You need to keep your servers up to date. That much is clear to even the most novice sysadmin. What isn’t necessarily clear is how you’re to do that.
Should you do as so many other departments are doing, and rely solely on automation? Or should you roll up your sleeves and do everything by hand? The answer’s actually not as simple as you’d think.
In Favor Of An Automatic Approach
Let’s be honest – most IT professionals are already overworked as it is. A survey carried out back in 2013 found that nearly a third of administrators felt overly stressed, and that many of them had lost pride in their work. Automating your update cycle can take away at least a bit of that stress – you’re leaving server management in the hands of a system designed to deal with it, after all.
Not bad, right?
At the same time, there’s a certain element of risk to automating your software updates. There’s a good chance that, by completely automating things, you could end up causing a catastrophe. With that in mind, it seems manual is the way to go…isn’t it?
In Favor Of Manual Updates
As you probably already know, computers are finicky beasts.

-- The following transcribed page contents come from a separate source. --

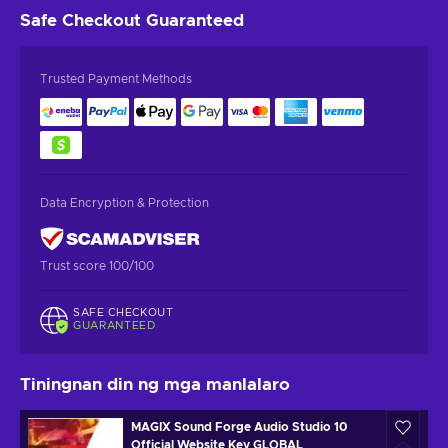
Safe Checkout
Guaranteed
Trusted Payment Methods
Data Encryption & Protection
Trust score 100/100
SAFE CHECKOUT
GUARANTEED
Tiningnan din ng mga manlalaro
MAGIX Sound Forge Audio Studio 10
Official Website Key GLOBAL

A piece of software that’s perfectly serviceable on one system could send another into conniptions, while bringing a third crashing spectacularly down. Taking manual control of every update cycle in your enterprise ensures that nothing passes through to the users without your direct say-so.
Yeah…remember how IT professionals feel overworked? Manually updating all your devices – especially in a large enterprise setting – is a surefire way to give yourself an aneurism. Manual updates, then, aren’t perfect either.
So…what’s the right choice, then?
Which One Is Best?
Honestly? Take a mixed approach. While it’s certainly acceptable to let minor updates apply themselves automatically, anything major – security updates in particular – should be thoroughly tested and vetted before it’s allowed into your infrastructure. Keep a test environment that lets you apply and run updates so you can ensure nothing major breaks with each cycle.
Beyond that, you can probably let everything apply itself automatically.
Do be advised that depending on how large your server environment is, this cycle could be anywhere from a few weeks to a few months. Also keep in mind that different devices are going to require different patching processes – workstations, for instance, can likely be updated immediately and automatically, while server patches may require a bit more legwork.
Oh, and one last thing – you need an EMM/MDM solution for mobile devices, or else they’re going to be an absolute nightmare to keep up to date.